2. È urgente lo sviluppo – anzitutto nell'immaginario, così che faccia maturare-sperimentare praticabilità – di reti di luoghi-contesti assistenziali, che partendo dal basso, si costituiscono come scuole che mirino non ad insegnare-aggiornare sull'uno o l'altro problema o disciplina, ma a dare spazio e strumenti per la produzione collegiale, dall'interno della realtà assistenziale, di agende aperte su orizzonti-bisogni inevasi: su-con popolazioni marginali rispetto all'attenzione main stream, in alleanze flessibili con le discipline-competenze che sono parte dei problemi e delle loro soluzioni. Il concetto di scuola non coincide evidentemente con quello classico: indica una progettualità di apprendimento condiviso, organizzato per produrre e gestire progetti che sono già conoscenza nella misura in cui arrivano a definire e rendere immaginabili cammini.

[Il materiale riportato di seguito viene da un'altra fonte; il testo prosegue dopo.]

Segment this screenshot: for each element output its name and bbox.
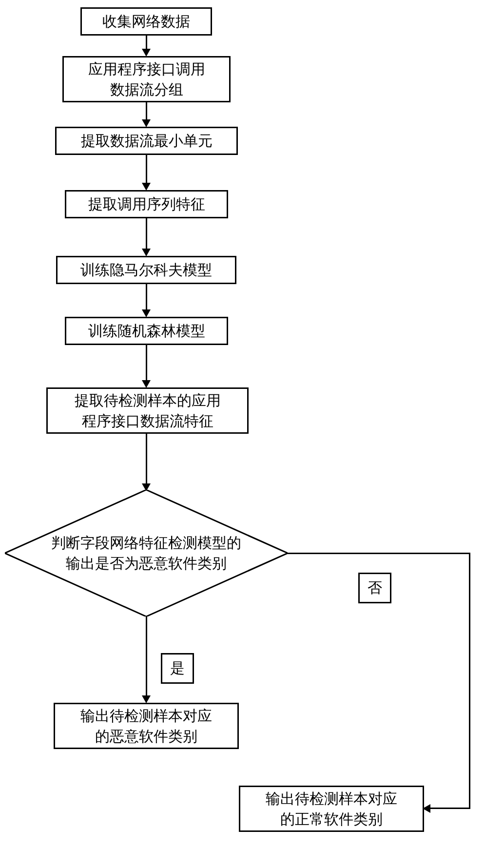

3. Un'assistenza che si fa scuola significa aprire opportunità molto differenziate, in funzione delle agende di orizzonti che si identificano. Ridà senso e visibilità ad essere parte di una risorsa diffusa di curiosità condivise e di competenze che si valorizzano reciprocamente. Le/gli insegnanti sono parte, alla pari con le/gli allieve/i, dell'unico progetto per ridare alla sanità il ruolo di promotrice/garante di una fruizione della dignità della vita. Tutto ciò in un Paese che fatica sempre di più a credere che sia possibile qualcos'altro che non sia il trovare, più o meno con fatica, risposte di sopravvivenza.

4. In questa scuola, le vite dei cittadini-pazienti sono punto di partenza e di arrivo. Insegnamento, metodi, pratiche, si misurano – con tutto il mix di quantitativo, qualitativo, clinica, epidemiologia, diritto, economia che è necessario – sulla loro capacità di dare visibilità e credibilità ad una sanità come scuola complessiva di democrazia ed autonomia.

5. I temi ed i metodi che si sono toccati in questa nota editoriale possono essere uno stimolo iniziale. La costruzione collegiale – con suggerimenti, critiche, diffidenze, proposte, accordi, dissociazioni, di una agenda di scuole-orizzonti, può essere un primo, imprescindibile banco di prova per verificare quanto del titolo dato all’editoriale possa essere mantenuto: al di là dell’imprescindibile punto interrogativo.


BIBLIOGRAFIA

1. Tognoni G. Pro-memoria metodologico 2016. Assist Inferm Ric 2016;35:2-4.
2. Di Giulio P. RSA come area di ricerca. Assist Inferm Ric 2016;35:43-5.
3. Chambers DA, Feero WG, Khouri MJ. Convergence of implementation science, precision medicine and learning health care systems. A new model for biomedical research. JAMA 2016;315:1941-2.
4. Formazione alla pratica della ricerca nelle cure primarie. http://www.unimib.it/open/news/Formazione-alla-pratica-della-ricerca-nelle-cure-primarie/4037505038316104238 Ultimo accesso 6 giugno 2016.
5. Tefera L, Lehrman WG, Conway P. Measurement of the patient experience. Clarifying facts, myths and approaches. JAMA 2016;315:2167-8.
6. Hallsworth M, Chadborn T, Sallis A, Sanders M, Berry D, Greaves F et al. Provision of social norm feedback to high prescribers of antibiotics in general practice: a pragmatic national randomized controlled trial. Lancet 2016; 387:1743-52.